# Lebensprognose.com



## kiwi (18 Oktober 2006)

hallo, 

ich (14) habe mich bei dieser Lebensprognose angemeldet und gestern habe ich erfahren das das 59,00 euro kosten soll... ich weiß nicht was ich machen soll, weil ich nicht bereit bin das Geld zu zahlen. Deswegen suche ich mir hier Rat. Wenn ihr eine Lösung wisst oder wie auch immer schreib sie mir, oder soll ich dir E-mail einfach ignorieren ?
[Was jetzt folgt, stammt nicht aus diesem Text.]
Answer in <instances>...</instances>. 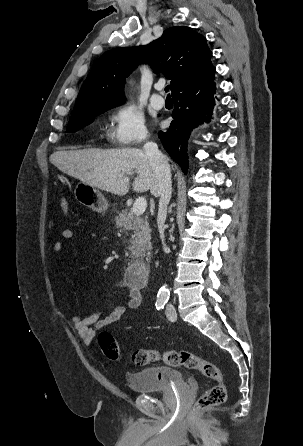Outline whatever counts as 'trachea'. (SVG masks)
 <instances>
[{
    "mask_svg": "<svg viewBox=\"0 0 303 446\" xmlns=\"http://www.w3.org/2000/svg\"><path fill=\"white\" fill-rule=\"evenodd\" d=\"M169 88H170V87H169V85H168V86H166V87H165V92H168V91H169ZM168 97H170V95H169V94H168Z\"/></svg>",
    "mask_w": 303,
    "mask_h": 446,
    "instance_id": "1",
    "label": "trachea"
}]
</instances>
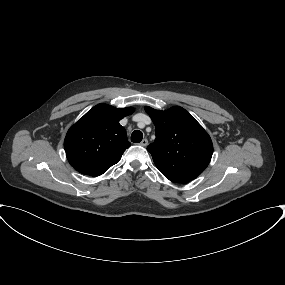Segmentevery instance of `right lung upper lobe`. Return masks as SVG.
I'll use <instances>...</instances> for the list:
<instances>
[{"instance_id": "cb5924a9", "label": "right lung upper lobe", "mask_w": 285, "mask_h": 285, "mask_svg": "<svg viewBox=\"0 0 285 285\" xmlns=\"http://www.w3.org/2000/svg\"><path fill=\"white\" fill-rule=\"evenodd\" d=\"M134 109L98 104L67 132L64 149L70 165L78 172L99 176L116 164L131 145L119 121Z\"/></svg>"}]
</instances>
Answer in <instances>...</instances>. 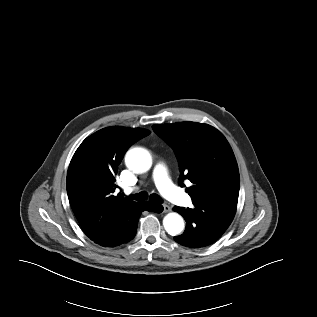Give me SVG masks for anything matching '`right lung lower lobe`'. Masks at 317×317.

Würde mich sehr über ein Mail freu

[...]

gruß Nico

_[Mailadresse entfernt. (bh)]_
http://forum.computerbetrug.de/rules.php#11


----------



## Adele (18 Oktober 2006)

*AW: Lebensprognose.com*

Hallo kiwi

Zuerst mal bist Du mit 14 noch nicht voll geschäftsfähig, und ich kann mir nicht vorstellen, dass Deine Eltern mit so einem Dienst einverstanden gewesen wären. MIt denen solltest Du auf jeden Fall mal zuerst reden und vielleicht gemeinsam mit ihnen zur Rechtsberatung der  
Verbraucherzentrale gehen.  

Ansonsten guckst Du hier:

http://forum.computerbetrug.de/showthread.php?t=42492&page=6


----------



## kiwi (18 Oktober 2006)

*AW: Lebensprognose.com*



Adele schrieb:


> Hallo kiwi
> 
> Zuerst mal bist Du mit 14 noch nicht voll geschäftsfähig, und ich kann mir nicht vorstellen, dass Deine Eltern mit so einem Dienst einverstanden gewesen wären. MIt denen solltest Du auf jeden Fall mal zuerst reden und vielleicht gemeinsam mit ihnen zur Rechtsberatung der
> Verbraucherzentrale gehen.
> ...


Danke... habe mich mit meinem Vater unterhalten und jetzt mal sehen was noch kommt...

gruß kiwi


----------



## tjaden2000 (19 Oktober 2006)

*AW: Lebensprognose.com*

ich bin auch auf diese [...] reingefallen!:wall: :wall: :wall: :wall: :wall: 
obwohl ich ,,dummerweise" schon bezahlt habe, kam gestern mit der post eine,,letzte zahlungserinnerung!"ich hoffe es ist wirklich die letzte!!!!!!!! und dann ab zur  verbraucherzentrale und zur polizei!!!!!!!!!!  solche firmen bringen die ganze schweiz in verruf!!!!! das hat dieses tapfere, kleine volk nicht verdient!!!!!!!!


----------



## Adele (19 Oktober 2006)

*AW: Lebensprognose.com*

Guckt mal, ihr Beiden. Rolf76 hat sich die Arbeit gemacht und reichlich rechtliches Info-Material gepostet:

http://forum.computerbetrug.de/showthread.php?t=38935


----------



## tjaden2000 (19 Oktober 2006)

*AW: Lebensprognose.com*



kiwi schrieb:


> Danke... habe mich mit meinem Vater unterhalten und jetzt mal sehen was noch kommt...
> 
> gruß kiwi



habe bei der ,,feinen firma" meine e-mail adresse löschen lassen! hoffentlich machen die das auch!


----------



## mappi (20 Oktober 2006)

*AW: Lebensprognose.com*



kiwi schrieb:


> hallo,
> 
> ich (14) habe mich bei dieser Lebensprognose angemeldet und gestern habe ich erfahren das das 59,00 euro kosten soll... ich weiß nicht was ich machen soll, weil ich nicht bereit bin das Geld zu zahlen. Deswegen suche ich mir hier Rat. Wenn ihr eine Lösung wisst oder wie auch immer schreib sie mir, oder soll ich dir E-mail einfach ignorieren ?
> 
> ...


Hallo,

auf alle Fälle musst Du sofort einen Widerspruch einreichen, such Dir die Anschrift raus und sende dies per Einschreiben an die dubiose Gesellschaft. Wichtig ist, dass man reinschreibt, dass aus dem Teilenahmeschreiben nicht deutlich genug darauf hingewiesen wurde, dass es kostenplichtig ist. 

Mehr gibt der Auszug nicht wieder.